In terms of which biases to control for, here are three ones we thought about and why we decided not pursue them in this paper:

  • Order bias: LLM preference depends on the order in which the examples were shown. AlpacaEval avoids this issue by randomizing the order across prompts.
  • Egocentric bias: Figure 7 shows that this bias exists but does not impact the ranking between models (for the considered models). Furthermore, egocentric bias mostly impacts one model out of all the models on a benchmark. We thus decided not to control for it.
  • List bias: Figure 9 in the AlpacaFarm paper shows that LLMs prefer outputs that contain lists. We think that it would be an interesting bias to consider but we decided to prioritize length since AlpacaFarm showed that humans prefer lists even more than LLMs, and since it’s harder to quantify the amount of lists in an answer.
评论

Dear reviewers,

Please take a look at the author's rebuttals and the other reviews for this paper! If the rebuttals addressed your concerns, please let the authors know about this and update your review. If not, please continue to engage with the authors and the other reviewers in the discussion forum.

Thanks!

最终决定

The paper aims to address the length bias issue in LLM-as-a-judge framework, focusing specifically on AlpacaEval. The core idea of the paper is to train a logistic regression model to fit the LLM judge predictions for all tested models using the tested models, instruction difficulty, and length difference with a baseline response as the features. The original alpacaEval winrates are converted into length controlled win-rates by zero-ing out the length difference in the above LR model.

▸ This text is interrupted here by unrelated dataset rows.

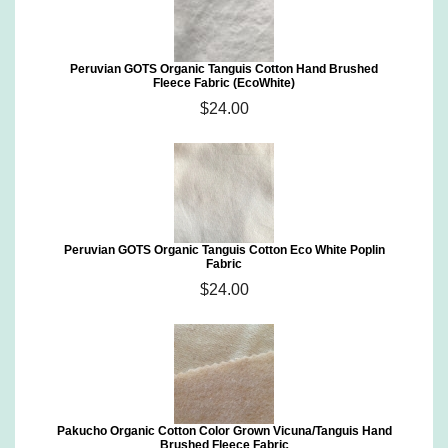
Peruvian GOTS Organic Tanguis Cotton Hand Brushed
Fleece Fabric (EcoWhite)
$24.00
Peruvian GOTS Organic Tanguis Cotton Eco White Poplin
Fabric
$24.00
Pakucho Organic Cotton Color Grown Vicuna/Tanguis Hand
Brushed Fleece Fabric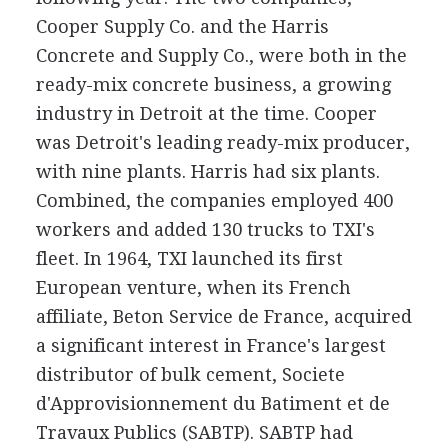
Cooper Supply Co. and the Harris
Concrete and Supply Co., were both in the
ready-mix concrete business, a growing
industry in Detroit at the time. Cooper
was Detroit's leading ready-mix producer,
with nine plants. Harris had six plants.
Combined, the companies employed 400
workers and added 130 trucks to TXI's
fleet. In 1964, TXI launched its first
European venture, when its French
affiliate, Beton Service de France, acquired
a significant interest in France's largest
distributor of bulk cement, Societe
d'Approvisionnement du Batiment et de
Travaux Publics (SABTP). SABTP had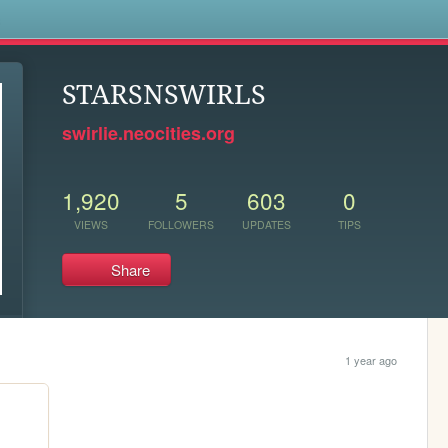
s
STARSNSWIRLS
swirlie.neocities.org
1,920
5
603
0
VIEWS
FOLLOWERS
UPDATES
TIPS
Share
1 year ago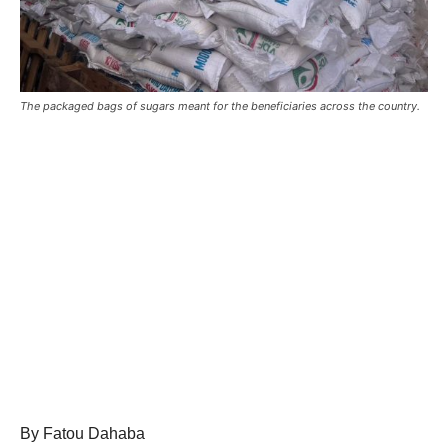
The packaged bags of sugars meant for the beneficiaries across the country.
By Fatou Dahaba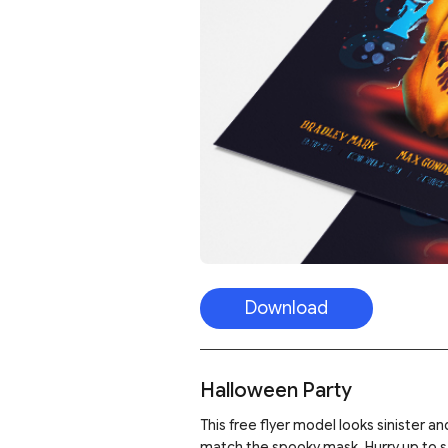
Download
Halloween Party
This free flyer model looks sinister 
match the spooky mask. Hurry up to sav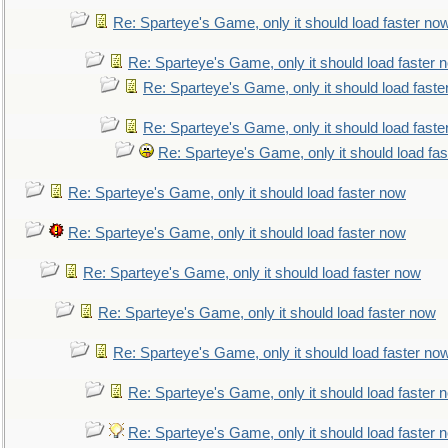
Re: Sparteye's Game, only it should load faster no
Re: Sparteye's Game, only it should load faster 
Re: Sparteye's Game, only it should load faste
Re: Sparteye's Game, only it should load faste
Re: Sparteye's Game, only it should load fa
Re: Sparteye's Game, only it should load faster now
Re: Sparteye's Game, only it should load faster now
Re: Sparteye's Game, only it should load faster now
Re: Sparteye's Game, only it should load faster now
Re: Sparteye's Game, only it should load faster no
Re: Sparteye's Game, only it should load faster 
Re: Sparteye's Game, only it should load faster 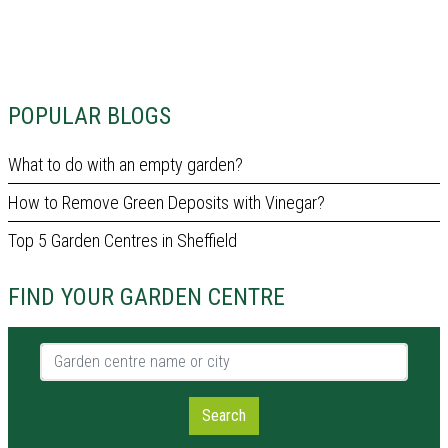
POPULAR BLOGS
What to do with an empty garden?
How to Remove Green Deposits with Vinegar?
Top 5 Garden Centres in Sheffield
FIND YOUR GARDEN CENTRE
Garden centre name or city
Search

Pros: Overall, the reviewers agree that the idea is pretty neat, and the experiments clearly show that this reduces the game-ability of the metric by manipulating the generation's lengths. They also report higher correlation with the ChatBot Area, i.e. human evaluation, benchmark.

Minor Cons: The paper only validates their approach on one LLM-as-as-judge framework. But, given the popularity of AlpacaEval, this is a minor criticism. The authors should also incorporate the reviewer comments about improving the presentation of the paper.